Selu paseó su luz plateada por encima de los pinos. Tocó los techos de musgo. Tocó las flores cerradas. Tocó el río, que sonaba como un susurro… shhh… shhh… shhh…
Y mientras miraba, Selu notó algo. Allá, entre los helechos, había una lucecita encendida. Una ventana muy pequeñita, redonda y cálida, brillando en mitad de la noche.
Era la madriguera de un conejito. Por su ventana se colaba un resplandor suave, anaranjado… y eso, a esta hora tan tardía, solo podía significar una cosa.
Alguien, allá abajo, todavía estaba despierto. Selu inclinó un poquito su cara redonda para ver mejor… y aguzó su mirada de plata.
Dentro de la madriguera, sobre una camita de hojas secas y lana, había un conejito muy chiquito. Tenía las orejas largas, la naricita rosa, y unos ojos grandes y redondos… muy abiertos.

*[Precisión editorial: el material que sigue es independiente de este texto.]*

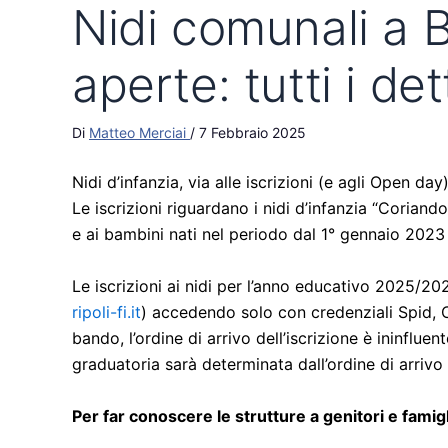
Nidi comunali a B
aperte: tutti i det
Di
Matteo Merciai
/
7 Febbraio 2025
Nidi d’infanzia, via alle iscrizioni (e agli Open day
Le iscrizioni riguardano i nidi d’infanzia “Corian
e ai bambini nati nel periodo dal 1° gennaio 202
Le iscrizioni ai nidi per l’anno educativo 2025/20
ripoli-fi.it
) accedendo solo con credenziali Spid, 
bando, l’ordine di arrivo dell’iscrizione è ininflue
graduatoria sarà determinata dall’ordine di arrivo 
Per far conoscere le strutture a genitori e famig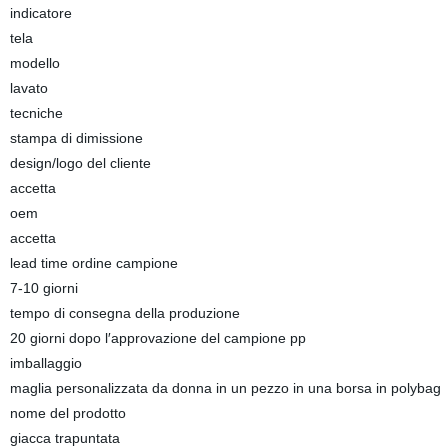
indicatore
tela
modello
lavato
tecniche
stampa di dimissione
design/logo del cliente
accetta
oem
accetta
lead time ordine campione
7-10 giorni
tempo di consegna della produzione
20 giorni dopo l′approvazione del campione pp
imballaggio
maglia personalizzata da donna in un pezzo in una borsa in polybag
nome del prodotto
giacca trapuntata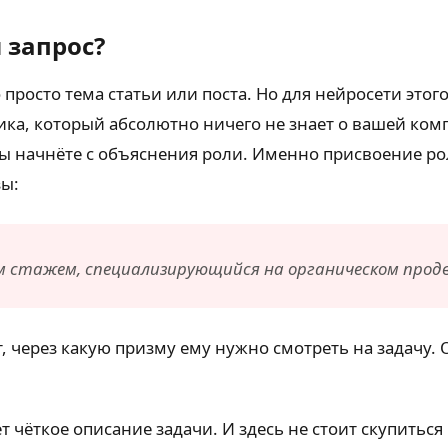
 запрос?
просто тема статьи или поста. Но для нейросети этог
ика, который абсолютно ничего не знает о вашей ком
Вы начнёте с объяснения роли. Именно присвоение р
зы:
 стажем, специализирующийся на органическом продв
, через какую призму ему нужно смотреть на задачу. 
.
 чёткое описание задачи. И здесь не стоит скупиться 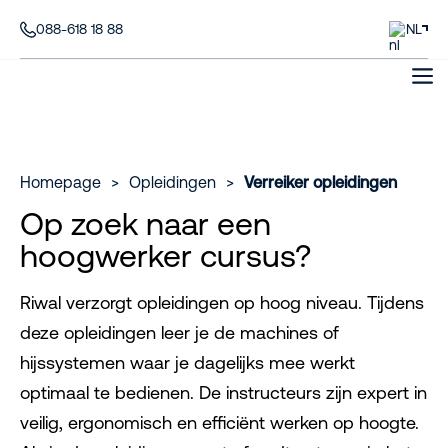
088-618 18 88
NL
Homepage
>
Opleidingen
>
Verreiker opleidingen
Op zoek naar een
hoogwerker cursus?
Riwal verzorgt opleidingen op hoog niveau. Tijdens
deze opleidingen leer je de machines of
hijssystemen waar je dagelijks mee werkt
optimaal te bedienen. De instructeurs zijn expert in
veilig, ergonomisch en efficiënt werken op hoogte.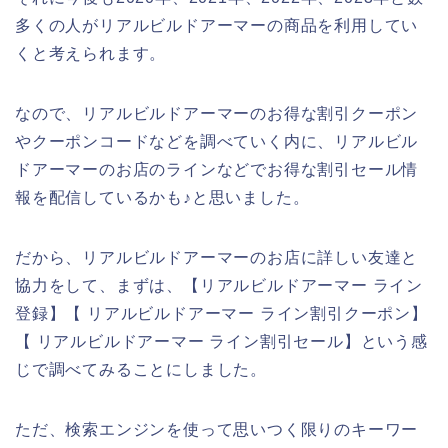
多くの人がリアルビルドアーマーの商品を利用してい
くと考えられます。
なので、リアルビルドアーマーのお得な割引クーポン
やクーポンコードなどを調べていく内に、リアルビル
ドアーマーのお店のラインなどでお得な割引セール情
報を配信しているかも♪と思いました。
だから、リアルビルドアーマーのお店に詳しい友達と
協力をして、まずは、【リアルビルドアーマー ライン
登録】【 リアルビルドアーマー ライン割引クーポン】
【 リアルビルドアーマー ライン割引セール】という感
じで調べてみることにしました。
ただ、検索エンジンを使って思いつく限りのキーワー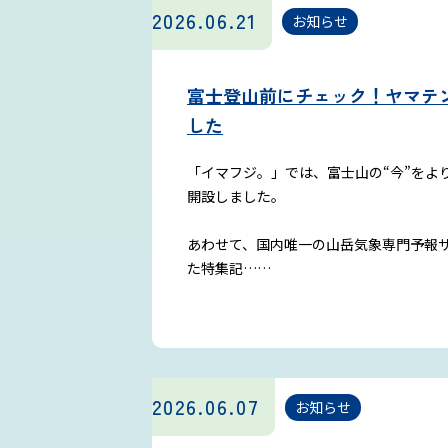
2026.06.21
お知らせ
富士登山前にチェック！ヤマテン
した
「イマフジ。」では、富士山の“今”をより
開設しました。
あわせて、国内唯一の山岳気象専門予報
た特集記……
2026.06.07
お知らせ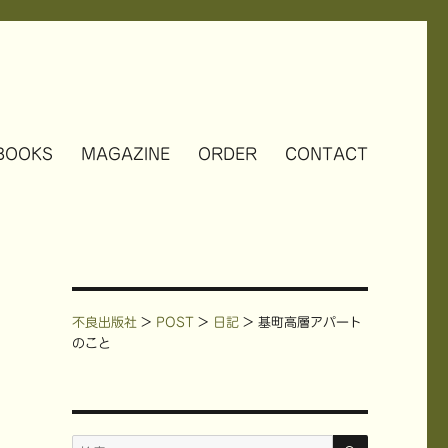
BOOKS
MAGAZINE
ORDER
CONTACT
不良出版社
>
POST
>
日記
>
基町高層アパート
のこと
検
検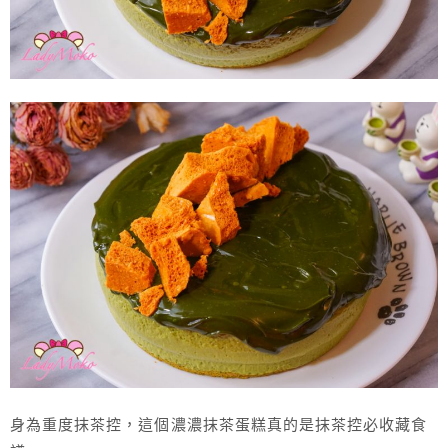
身為重度抹茶控，這個濃濃抹茶蛋糕真的是抹茶控必收藏食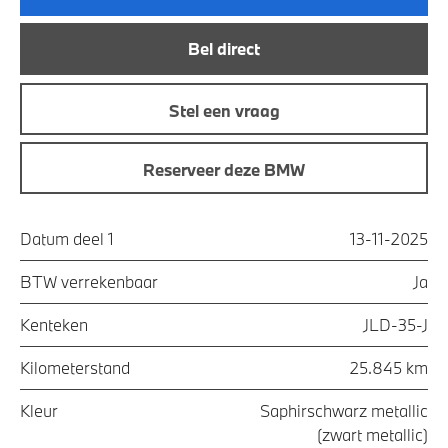
Bel direct
Stel een vraag
Reserveer deze BMW
Datum deel 1
13-11-2025
BTW verrekenbaar
Ja
Kenteken
JLD-35-J
Kilometerstand
25.845 km
Kleur
Saphirschwarz metallic
(zwart metallic)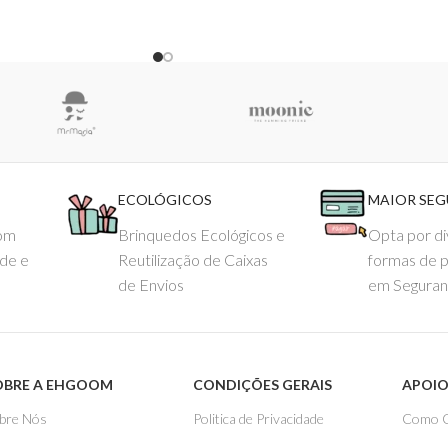
ECOLÓGICOS
MAIOR SE
com
Brinquedos Ecológicos e
Opta por di
ade e
Reutilização de Caixas
formas de 
de Envios
em Seguran
OBRE A EHGOOM
CONDIÇÕES GERAIS
APOIO
bre Nós
Politica de Privacidade
Como 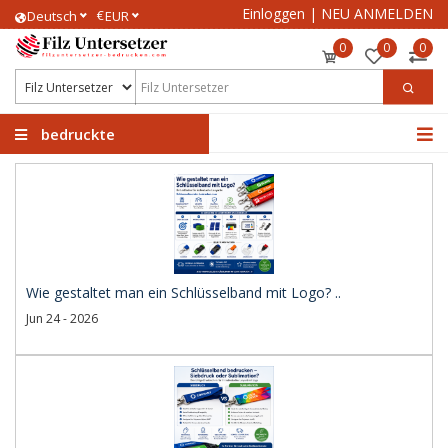
Einloggen
|
NEU ANMELDEN
€
Deutsch
EUR
0
0
0
bedruckte
Filzuntersetzer
Wie gestaltet man ein Schlüsselband mit Logo? ..
Jun 24 - 2026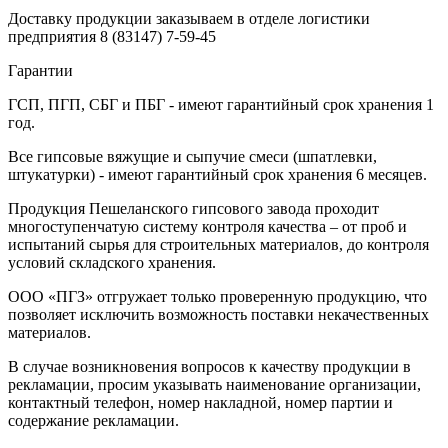
Доставку продукции заказываем в отделе логистики
предприятия
8 (83147) 7-59-45
Гарантии
ГСП, ПГП, СБГ и ПБГ - имеют гарантийный срок хранения 1
год.
Все гипсовые вяжущие и сыпучие смеси (шпатлевки,
штукатурки) - имеют гарантийный срок хранения 6 месяцев.
Продукция Пешеланского гипсового завода проходит
многоступенчатую систему контроля качества – от проб и
испытаний сырья для строительных материалов, до контроля
условий складского хранения.
ООО «ПГЗ» отгружает только проверенную продукцию, что
позволяет исключить возможность поставки некачественных
материалов.
В случае возникновения вопросов к качеству продукции в
рекламации, просим указывать наименование организации,
контактный телефон, номер накладной, номер партии и
содержание рекламации.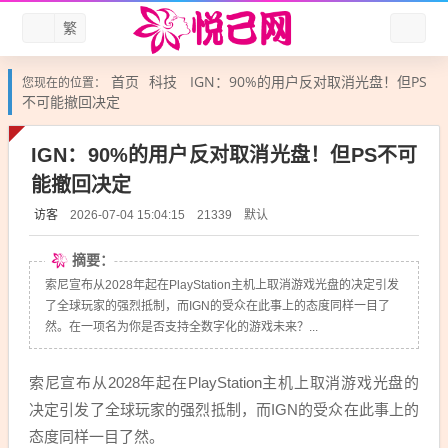
繁
首页
科技
IGN：90%的用户反对取消光盘！但PS
您现在的位置：
不可能撤回决定
IGN：90%的用户反对取消光盘！但PS不可
能撤回决定
访客
默认
2026-07-04 15:04:15
21339
摘要：
索尼宣布从2028年起在PlayStation主机上取消游戏光盘的决定引发
了全球玩家的强烈抵制，而IGN的受众在此事上的态度同样一目了
然。在一项名为你是否支持全数字化的游戏未来？...
索尼宣布从2028年起在PlayStation主机上取消游戏光盘的
决定引发了全球玩家的强烈抵制，而IGN的受众在此事上的
态度同样一目了然。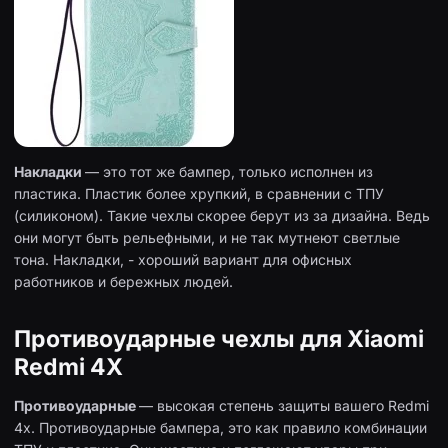
Накладки
— это тот же бампер, только исполнен из
пластика. Пластик более хрупкий, в сравнении с ТПУ
(силиконом). Такие чехлы скорее берут из за дизайна. Ведь
они могут быть рельефными, и не так мутнеют светлые
тона. Накладки, - хороший вариант для офисных
работников и бережных людей.
Противоударные чехлы для Xiaomi
Redmi 4X
Противоударные
— высокая степень защиты вашего Redmi
4x. Противоударные бампера, это как правило комбинации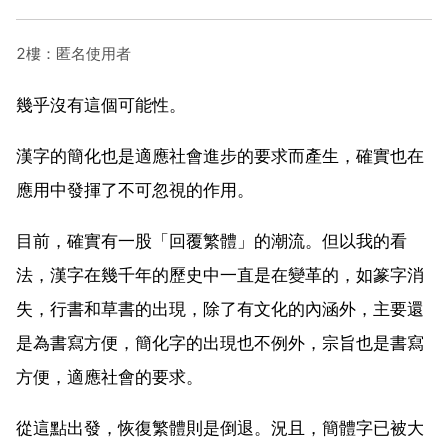
2樓：匿名使用者
幾乎沒有這個可能性。
漢字的簡化也是適應社會進步的要求而產生，確實也在
應用中發揮了不可忽視的作用。
目前，確實有一股「回覆繁體」的潮流。但以我的看
法，漢字在幾千年的歷史中一直是在變革的，如篆字消
失，行書和草書的出現，除了有文化的內涵外，主要還
是為書寫方便，簡化字的出現也不例外，宗旨也是書寫
方便，適應社會的要求。
從這點出發，恢復繁體則是倒退。況且，簡體字已被大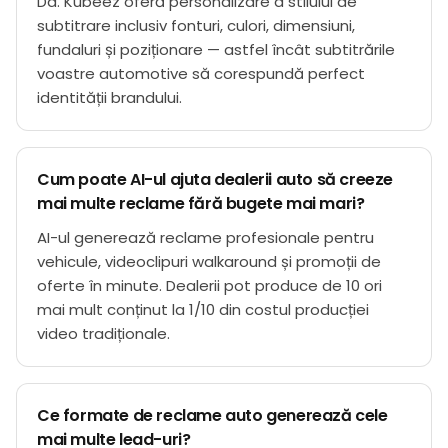
Da. Kubeez oferă personalizare a stilului de
subtitrare inclusiv fonturi, culori, dimensiuni,
fundaluri și poziționare — astfel încât subtitrările
voastre automotive să corespundă perfect
identității brandului.
Cum poate AI-ul ajuta dealerii auto să creeze
mai multe reclame fără bugete mai mari?
AI-ul generează reclame profesionale pentru
vehicule, videoclipuri walkaround și promoții de
oferte în minute. Dealerii pot produce de 10 ori
mai mult conținut la 1/10 din costul producției
video tradiționale.
Ce formate de reclame auto generează cele
mai multe lead-uri?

Daba vueltas y vueltas. Se acomodaba de un lado… luego del otro… luego se tapaba hasta la nariz… y luego se destapaba otra vez. No había manera. El sueño, esa noche, no quería venir.
Selu lo observó con todo su cariño de luna. Conocía bien esa sensación. A veces la noche es tan grande, y uno tan pequeñito, que cerrar los ojos da un poquito de respeto.
—Pobre conejito… —pensó Selu, sin decirlo en voz alta, porque las lunas hablan por dentro—. No puede dormir. Y una noche sin sueño es una noche muy larga.
Selu sabía que ella, sola, no alcanzaba a entrar en una madriguera tan honda. Su luz plateada llegaba lejos… pero la madriguera estaba escondida bajo la tierra, entre raíces y sombras.
Necesitaba ayuda. Necesitaba una lucecita pequeña, pero valiente. Una luz que pudiera bajar hasta el suelo, colarse entre los helechos… y llegar justo donde hacía falta.
Y Selu sonrió por dentro, porque sabía exactamente a quién llamar. Tenía una amiga así. Una amiga diminuta, dorada… y siempre dispuesta a encender la noche.